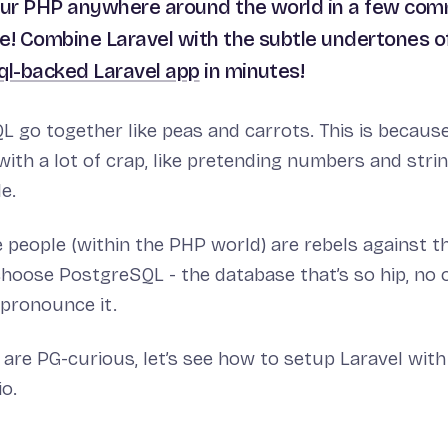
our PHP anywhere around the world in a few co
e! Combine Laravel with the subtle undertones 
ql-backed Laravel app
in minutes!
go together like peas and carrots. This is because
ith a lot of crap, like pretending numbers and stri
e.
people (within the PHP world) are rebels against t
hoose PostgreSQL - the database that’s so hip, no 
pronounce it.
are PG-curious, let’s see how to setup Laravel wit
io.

= = = =

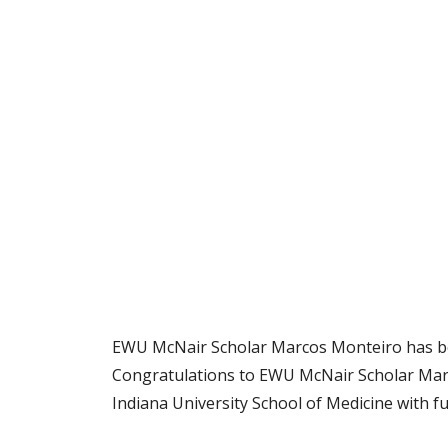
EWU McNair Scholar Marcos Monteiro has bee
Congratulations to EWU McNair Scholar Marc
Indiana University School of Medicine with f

= = = =

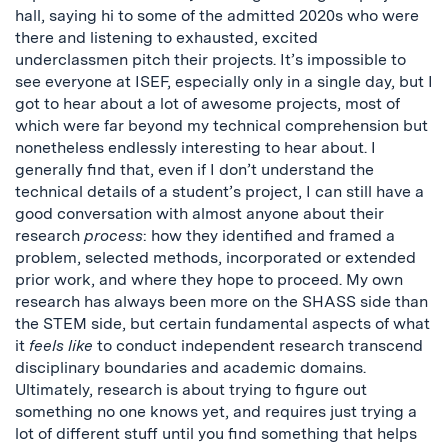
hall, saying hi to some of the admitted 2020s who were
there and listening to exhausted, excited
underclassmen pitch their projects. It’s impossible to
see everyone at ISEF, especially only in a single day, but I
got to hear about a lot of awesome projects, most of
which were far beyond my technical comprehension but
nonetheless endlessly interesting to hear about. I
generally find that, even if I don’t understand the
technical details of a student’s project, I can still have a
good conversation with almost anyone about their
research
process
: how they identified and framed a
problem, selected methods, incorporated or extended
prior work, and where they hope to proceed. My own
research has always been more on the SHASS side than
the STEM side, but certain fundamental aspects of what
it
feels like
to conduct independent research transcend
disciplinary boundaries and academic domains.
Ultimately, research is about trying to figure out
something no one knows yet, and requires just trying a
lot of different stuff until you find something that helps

= = = =

- Your instructions
Within the listing above, extract exactly the lines from the line with "Ultimately, research is" to the line with "lot of different", the two named lines included, and no others.

- Task solution
Ultimately, research is about trying to figure out
something no one knows yet, and requires just trying a
lot of different stuff until you find something that helps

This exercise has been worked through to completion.